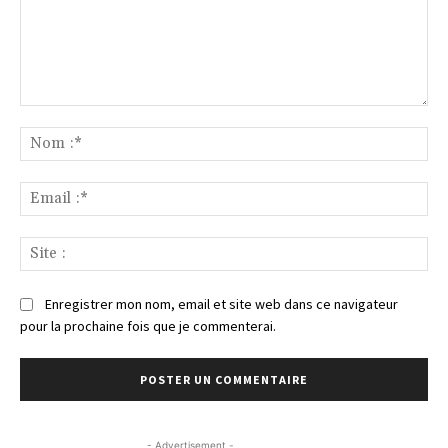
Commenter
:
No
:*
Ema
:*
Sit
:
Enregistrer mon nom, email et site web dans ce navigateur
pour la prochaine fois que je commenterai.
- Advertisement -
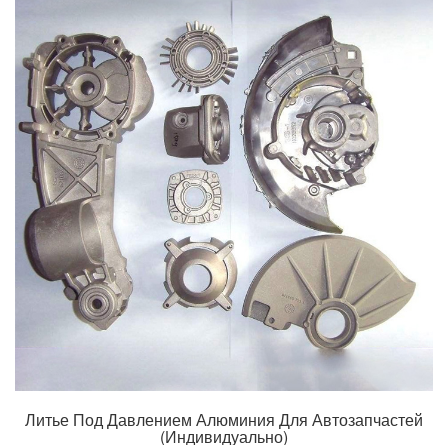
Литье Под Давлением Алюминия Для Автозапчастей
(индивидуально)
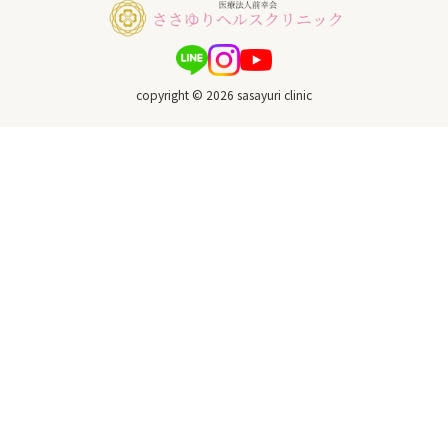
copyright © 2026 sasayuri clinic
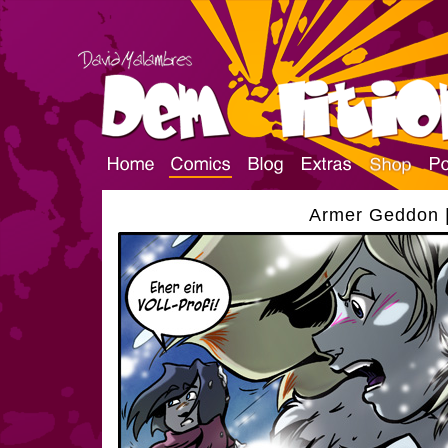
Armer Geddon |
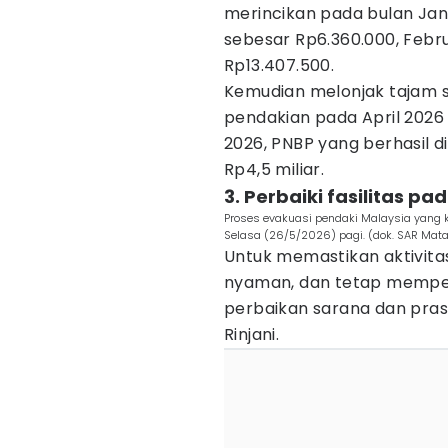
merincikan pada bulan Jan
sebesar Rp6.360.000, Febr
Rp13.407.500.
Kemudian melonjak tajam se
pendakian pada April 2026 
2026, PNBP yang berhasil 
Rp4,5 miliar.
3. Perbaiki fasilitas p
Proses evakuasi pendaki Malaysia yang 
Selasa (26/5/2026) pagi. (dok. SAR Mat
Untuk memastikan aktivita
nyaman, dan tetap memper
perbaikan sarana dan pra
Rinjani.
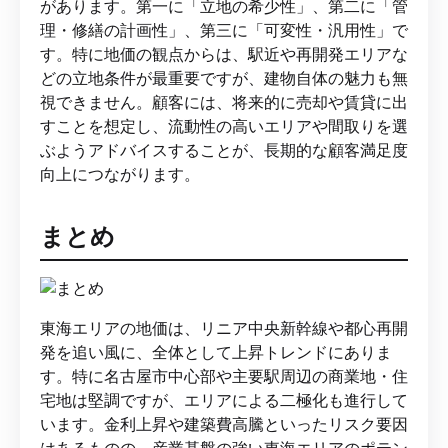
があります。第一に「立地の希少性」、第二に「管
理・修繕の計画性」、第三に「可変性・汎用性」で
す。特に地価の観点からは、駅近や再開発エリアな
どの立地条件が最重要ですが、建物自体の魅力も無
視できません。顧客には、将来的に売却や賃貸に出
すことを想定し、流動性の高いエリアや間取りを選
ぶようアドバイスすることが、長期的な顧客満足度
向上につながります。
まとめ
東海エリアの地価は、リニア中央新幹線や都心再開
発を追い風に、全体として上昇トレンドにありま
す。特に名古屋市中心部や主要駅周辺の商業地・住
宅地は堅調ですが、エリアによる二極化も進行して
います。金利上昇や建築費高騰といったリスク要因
○ ○ ○
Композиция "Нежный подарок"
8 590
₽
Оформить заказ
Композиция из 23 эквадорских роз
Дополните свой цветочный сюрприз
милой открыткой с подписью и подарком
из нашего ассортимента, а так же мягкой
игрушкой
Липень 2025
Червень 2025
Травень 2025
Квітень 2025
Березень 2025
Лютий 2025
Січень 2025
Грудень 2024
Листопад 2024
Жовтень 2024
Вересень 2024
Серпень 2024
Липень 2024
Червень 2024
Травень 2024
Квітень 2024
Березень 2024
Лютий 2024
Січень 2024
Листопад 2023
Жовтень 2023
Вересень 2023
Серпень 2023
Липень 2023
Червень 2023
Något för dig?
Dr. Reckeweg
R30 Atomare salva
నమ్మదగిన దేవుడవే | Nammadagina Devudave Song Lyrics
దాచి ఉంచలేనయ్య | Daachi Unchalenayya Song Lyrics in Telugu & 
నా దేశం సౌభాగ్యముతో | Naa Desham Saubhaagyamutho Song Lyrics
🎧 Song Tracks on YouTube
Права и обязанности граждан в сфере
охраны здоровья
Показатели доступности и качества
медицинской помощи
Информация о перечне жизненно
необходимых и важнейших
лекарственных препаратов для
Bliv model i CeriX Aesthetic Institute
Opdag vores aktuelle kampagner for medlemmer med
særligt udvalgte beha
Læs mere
○ ○ ○
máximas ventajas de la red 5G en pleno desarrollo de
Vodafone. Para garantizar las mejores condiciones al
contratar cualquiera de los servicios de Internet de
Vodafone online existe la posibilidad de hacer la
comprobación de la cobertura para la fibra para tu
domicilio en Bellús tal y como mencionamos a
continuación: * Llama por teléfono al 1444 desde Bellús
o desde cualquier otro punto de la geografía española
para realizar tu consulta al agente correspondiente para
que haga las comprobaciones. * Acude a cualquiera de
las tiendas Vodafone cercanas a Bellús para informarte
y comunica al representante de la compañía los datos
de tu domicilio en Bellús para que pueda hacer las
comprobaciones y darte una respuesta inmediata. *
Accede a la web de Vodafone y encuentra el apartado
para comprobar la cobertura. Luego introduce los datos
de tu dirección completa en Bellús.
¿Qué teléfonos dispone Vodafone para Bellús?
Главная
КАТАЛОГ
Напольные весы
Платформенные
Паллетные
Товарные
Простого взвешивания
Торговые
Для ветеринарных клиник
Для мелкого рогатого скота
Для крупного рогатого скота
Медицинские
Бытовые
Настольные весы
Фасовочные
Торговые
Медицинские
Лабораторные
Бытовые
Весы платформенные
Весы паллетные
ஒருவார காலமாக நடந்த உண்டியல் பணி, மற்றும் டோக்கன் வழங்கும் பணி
○ ○ ○
What the task asks - Give back, word for word, only the lines above from the line holding "Весы платформенные" to the line holding "ஒருவார காலமாக நடந்த", both included.

Response area -
Весы платформенные
Весы паллетные
ஒருவார காலமாக நடந்த உண்டியல் பணி, மற்றும் டோக்கன் வழங்கும் பணி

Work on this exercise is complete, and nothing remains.